» **WORK ORDER**
For each record below, retype the text exactly and omit any image.

__________________________________________________

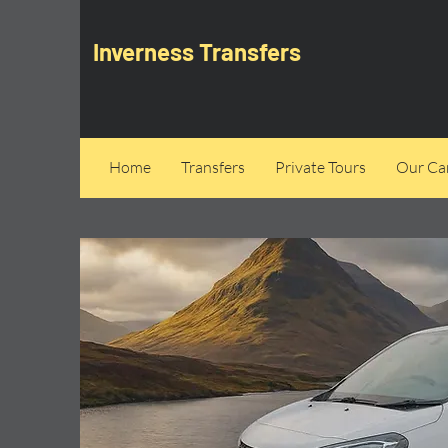
Inverness Transfers
Home
Transfers
Private Tours
Our Can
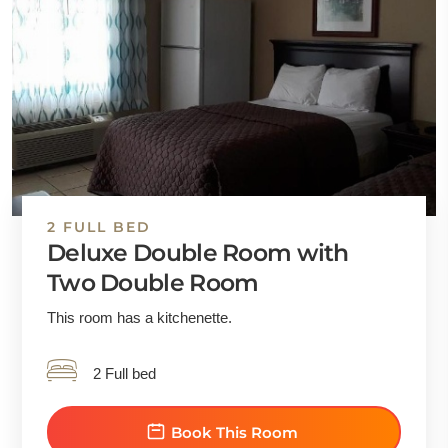
2 FULL BED
Deluxe Double Room with
Two Double Room
This room has a kitchenette.
2 Full bed
Book This Room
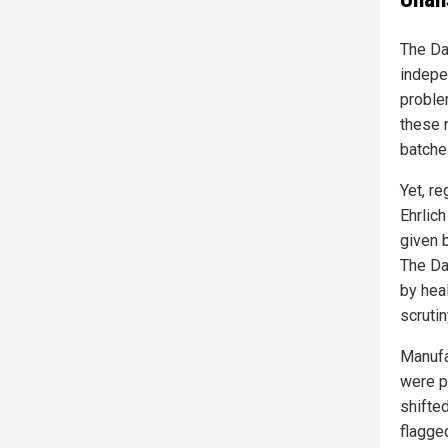
The Da
indepen
proble
these 
batche
Yet, re
Ehrlic
given b
The Da
by hea
scrutin
Manufa
were p
shifte
flagge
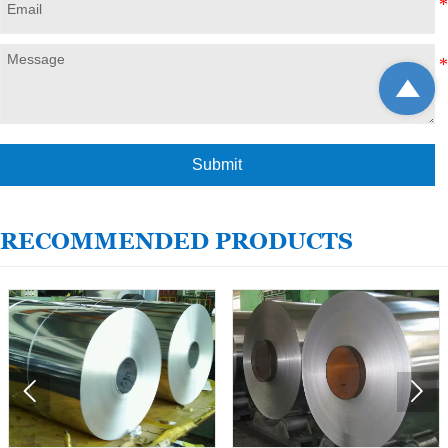

Submit
RECOMMENDED PRODUCTS


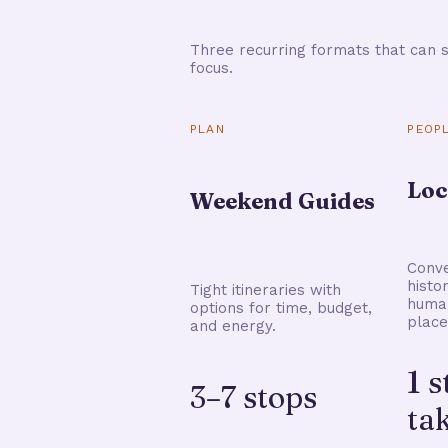
Three recurring formats that can s
focus.
PLAN
PEOP
Loc
Weekend Guides
Conve
histo
Tight itineraries with
human
options for time, budget,
place
and energy.
1 
3–7 stops
ta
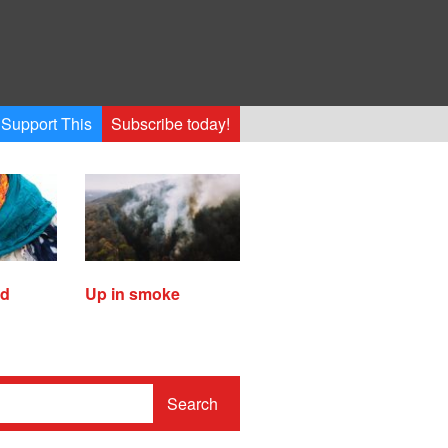
Support This
Subscribe today!
ed
Up in smoke
Search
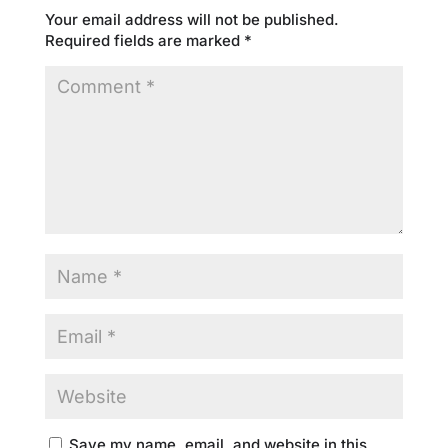
Your email address will not be published.
Required fields are marked
*
Save my name, email, and website in this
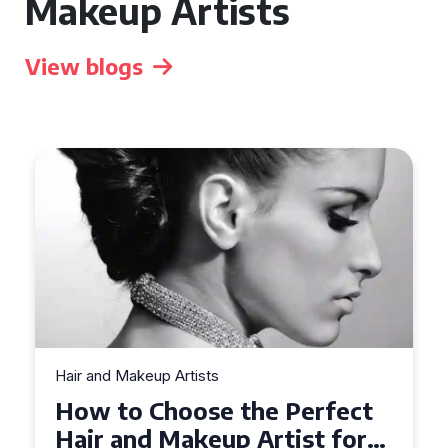
Makeup Artists
View blogs
Hair and Makeup Artists
Top Tips for Finding a Hair
and Makeup Artist for Your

__________________________________________________

» **TASK SOLUTION**
Inverness Transfers
Home
Transfers
Private Tours
Our Can
2 FULL BED
Deluxe Double Room with
Two Double Room
This room has a kitchenette.
2 Full bed
Book This Room
The Da
indepen
proble
these 
batche
Yet, re
Ehrlic
given b
The Da
by hea
scrutin
Manufa
were p
shifte
flagge

Submit
RECOMMENDED PRODUCTS


Three recurring formats that can s
focus.
PLAN
PEOP
Loc
Weekend Guides
Conve
histo
Tight itineraries with
human
options for time, budget,
place
and energy.
1 
3–7 stops
ta
Support This
Subscribe today!
ed
Up in smoke
Search
Your email address will not be published.
Required fields are marked
*
Save my name, email, and website in this
Makeup Artists
View blogs
Hair and Makeup Artists
Top Tips for Finding a Hair
and Makeup Artist for Your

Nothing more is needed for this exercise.